In an effort to ward off further criticism and return to profitability, SAA announced on June 4 it would undertake a major restructuring over the next 12 to 18 months to achieve a turn around of $378m.
Among the measures proposed will be the grounding of six of the airline's costly Boeing 747-400s, five of which SAA operates on an expensive lease arrangement. One measure that has been announced is the reduction in SAA's top-heavy management, with Khaya Ngqula, SAA's chief executive officer, saying that 30% of the airline's managers, some 180 out of 600, will be made excess to requirements.
Announcing the restructuring, Ngqula said that all facets of the airline's operations would come within the scope of the cost-cutting exercise.
"In the face of a high cost base created by, among other things, uncompetitive ownership and aircraft lease costs, excessive head count and fuel price volatility, SAA must overhaul its entire business if it wants to survive," said Ngqula.
The airline also said it wanted to renegotiate some of its work condition agreements with staff to help slash its losses, a sensitive issue given that SAA suffered badly during a long-running strike by employees in 2005, which grounded most domestic flights. Though Ngqula said that changes needed to be made to the structure of benefits, allowances and sick leave in order to stave off large-scale staff redundancies among its 10,000 strong workforce, unions have already warned they are prepared to fight to protect their hard-won advantages.
As part of its efforts to revitalise its operations, SAA announced it would expand its activities on the African continent, while at the same time dropping some of its loss-making long-haul routes such as Johannesburg to Paris. It has also postponed having flights to Chicago, Buenos Aires and Rio De Janeiro for the immediate future.
Among the new African destinations to be included on SAA's schedule will be Libreville Gabon, Point Noire in the Republic of Congo and Bamako in Mali. These new routes, plus others under consideration, are expected to lift SAA's international capacity by 8%.
The overhaul can be none too soon in coming. SAA has been given a very clear warning that it needs to get its house in order and quickly, with Public Enterprises Minister Alec Erwin saying on June 4 the state will no longer support the carrier if the restructure programme is not enacted this financial year.
Faced with heavy short-term liabilities that will fall due within the next 12 months, the airline has called for an additional $563m in state funding. While Erwin refused to say how much funding would be provided to SAA, the minister had been quoted earlier in the year as saying that the state had no intention of supporting the airline at all costs.

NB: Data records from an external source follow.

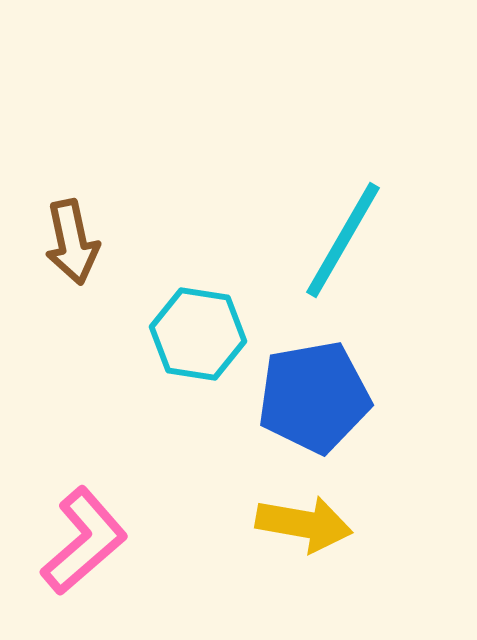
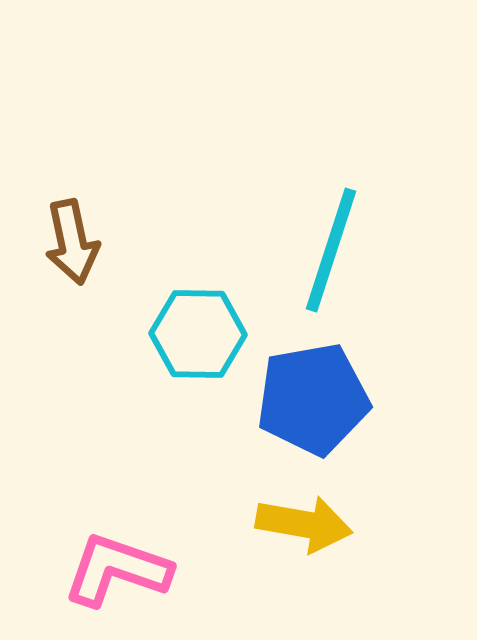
cyan line: moved 12 px left, 10 px down; rotated 12 degrees counterclockwise
cyan hexagon: rotated 8 degrees counterclockwise
blue pentagon: moved 1 px left, 2 px down
pink L-shape: moved 33 px right, 29 px down; rotated 120 degrees counterclockwise
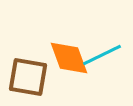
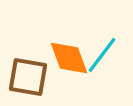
cyan line: rotated 27 degrees counterclockwise
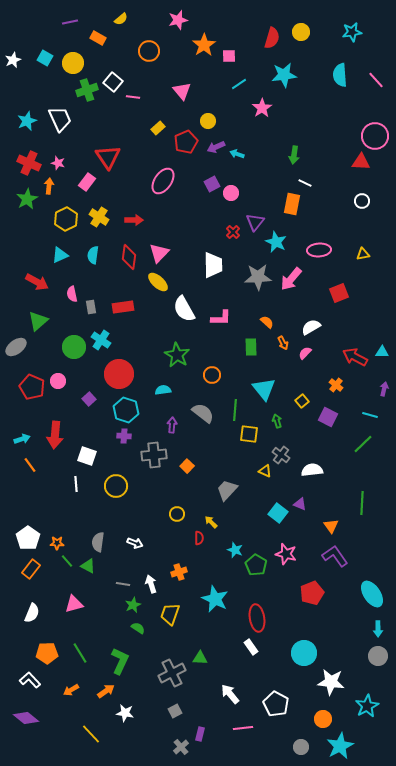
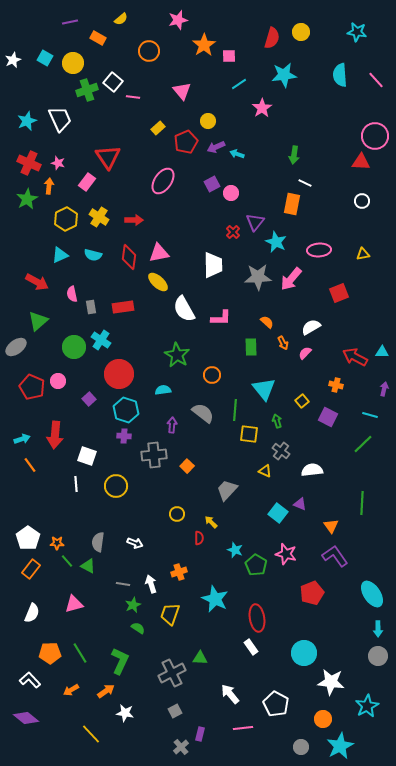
cyan star at (352, 32): moved 5 px right; rotated 18 degrees clockwise
pink triangle at (159, 253): rotated 35 degrees clockwise
cyan semicircle at (93, 255): rotated 84 degrees counterclockwise
orange cross at (336, 385): rotated 24 degrees counterclockwise
gray cross at (281, 455): moved 4 px up
orange pentagon at (47, 653): moved 3 px right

At the beginning of June, SAA had to pay the final instalment of a $14m fine imposed on it by South Africa's Competition Tribunal after having been found guilty of entering into price-fixing agreements, fixing fuel levy charges and inducing travel agents not to deal with its competitors.
Added to this, the airline faces possible court action from domestic competitors Comair and Nationwide, with the latter having already served a summons on SAA, seeking damages of $38m.
The news of late has not all been bad for SAA, with one bright spot being the performance of its budget subsidiary, Mango. Launched only nine months ago, the low-cost airline was named, in June, the best budget carrier on the African continent, the results of a ballot of international travel agencies.
SAA itself also came away with of its own awards, taking the honours in the categories of Africa's leading airline, leading airline website and leading business class airline.